“You don’t stand a chance against my prayers . . . You don’t stand a chance against my love.”
These words written by Robbie Robertson and Jim Wilson for their song, Ghost Dance, speak not only of Native American angst but apply to anyone’s combat with any injustice or evil. It speaks to the power of prayer and love which are stronger than any difficulty.

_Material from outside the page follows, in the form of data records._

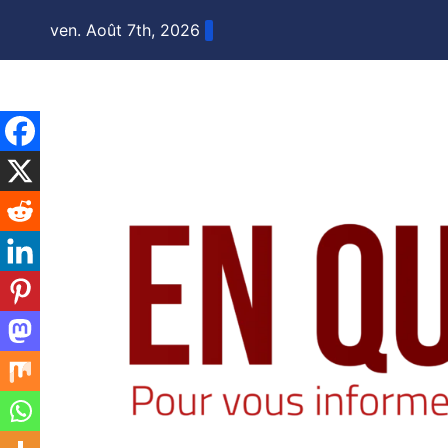
Skip
ven. Août 7th, 2026
to
content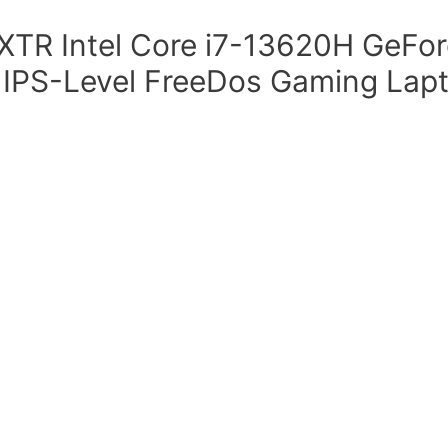
TR Intel Core i7-13620H GeFo
z IPS-Level FreeDos Gaming Lap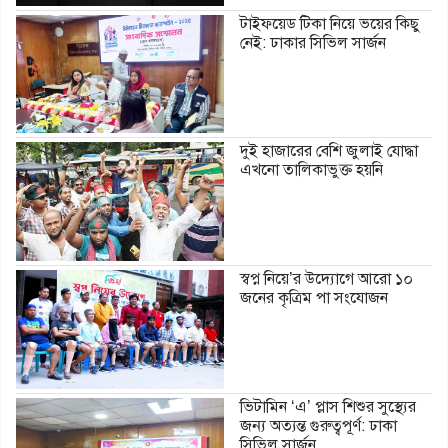
টাইফয়েড টিকা নিয়ে ভয়ের কিছু
নেই: ঢাকার সিভিল সার্জন
দুই হাজারের বেশি জুলাই যোদ্ধা
এখনো তালিকাভুক্ত হয়নি
স্বপ্ন নিয়ে’র উদ্যোগে আরো ১০
জনের কৃত্রিম পা সংযোজন
ভিটামিন ‘এ’ প্লাস শিশুর সুস্থ্যের
জন্য অত্যন্ত গুরুত্বপূর্ণ: ঢাকা
সিভিল সার্জন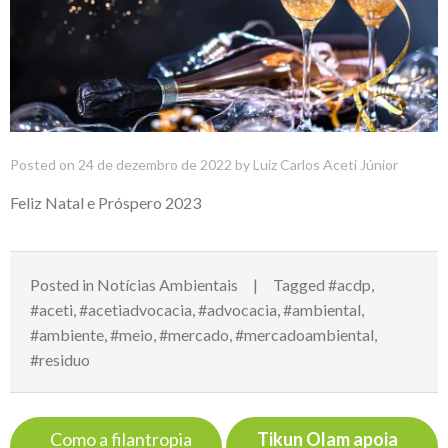
Posted on
24 de dezembro de 2022
by
Luiz Carlos Aceti Júnior
Feliz Natal e Próspero 2023
Posted in
Notícias Ambientais
Tagged
#acdp
,
#aceti
,
#acetiadvocacia
,
#advocacia
,
#ambiental
,
#ambiente
,
#meio
,
#mercado
,
#mercadoambiental
,
#residuo
Navegação
Como a filantropia
Tikun Olam apoia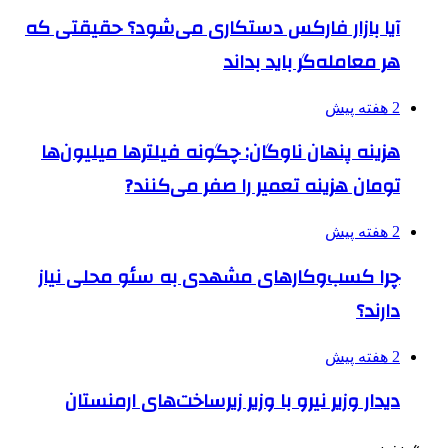
آیا بازار فارکس دستکاری می‌شود؟ حقیقتی که
هر معامله‌گر باید بداند
2 هفته پیش
هزینه پنهان ناوگان: چگونه فیلترها میلیون‌ها
تومان هزینه تعمیر را صفر می‌کنند?
2 هفته پیش
چرا کسب‌وکارهای مشهدی به سئو محلی نیاز
دارند؟
2 هفته پیش
دیدار وزیر نیرو با وزیر زیرساخت‌های ارمنستان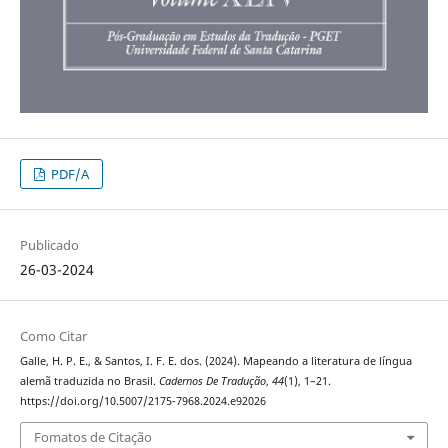
PDF/A
Publicado
26-03-2024
Como Citar
Galle, H. P. E., & Santos, I. F. E. dos. (2024). Mapeando a literatura de língua
alemã traduzida no Brasil.
Cadernos De Tradução
,
44
(1), 1–21.
https://doi.org/10.5007/2175-7968.2024.e92026
Fomatos de Citação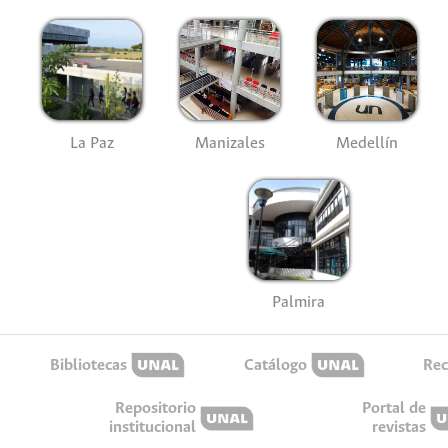
La Paz
Manizales
Medellín
Palmira
Bibliotecas
Catálogo
Rec
Repositorio
Portal de
institucional
revistas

About two decades ago I was inspired to study and read everything, including some primary source material, about the Native American Ghost Dance Religion, a spiritual movement which arose among many tribes in the latter part of the 1800s. Indians’ tenacity to faithfully practice a religion outlawed by the white American government was inspiring. I wanted to know all I could about this religion, about Wovoka, the Messiah who taught them through dance and vision that their ancestors (12 million slaughtered by Whites) and precious buffalo (forty million buffalo killed between 1830-1885 by Whites), and their land (stolen by false treaties with Whites) would return and the White man would disappear. Afraid of the Ghost Dance which they wrongly perceived to be a threat, the U.S. government cavalry soldiers massacred more than 300 Indians, including women and children, in 1890 at Wounded Knee. The Ghost Dance is a compelling study that I highly recommend. (To start, try Smithsonian ethnographer James Mooney who lived with the Cherokees and met Wovoka.)
When I first encountered the Ghost Dance twenty-some years ago, I did a series of large oil paintings following that theme (most are sold now). But recently in going through my multitude of note cards, this subject newly aroused my interest. I was led to purchase the CD, Robbie Robertson and The Red Road Ensemble, Music for The Native Americans. Playing this music, which I love, and re-reading my many notes on The Ghost Dance, I found myself gripped by two lines in one song, Ghost Dance: “You don’t stand a chance against my prayers . . . You don’t stand a chance against my love.“
It struck me that these lines had more than one meaning. We need to bravely speak these words to any wrong, any evil. It seems to me the Ghost Dance teaches a universal message. Whether we are concerned about Russia’s war against Ukraine, democracy’s demise throughout the world, politicians’ lies, racism, injustices of any kind, or some personal trauma, we must wear these words like shirts of the Ghost Dance. We can dance them in our hearts, speak them, live them: “You don’t stand a chance against my prayers . . . You don’t stand a chance against my love.” We must pray and we must love. Always. Under every circumstance. There is no other answer.
Artwork: You Don’t Stand a Chance, oil, mixed media, 30″ x 30″, $1,200. This recently finished piece came as I realized the personal and universal meanings behind this Native American-derived song on Robbie Robertson’s album, Robbie Robertson and The Red Road Ensemble: Music for The Native Americans.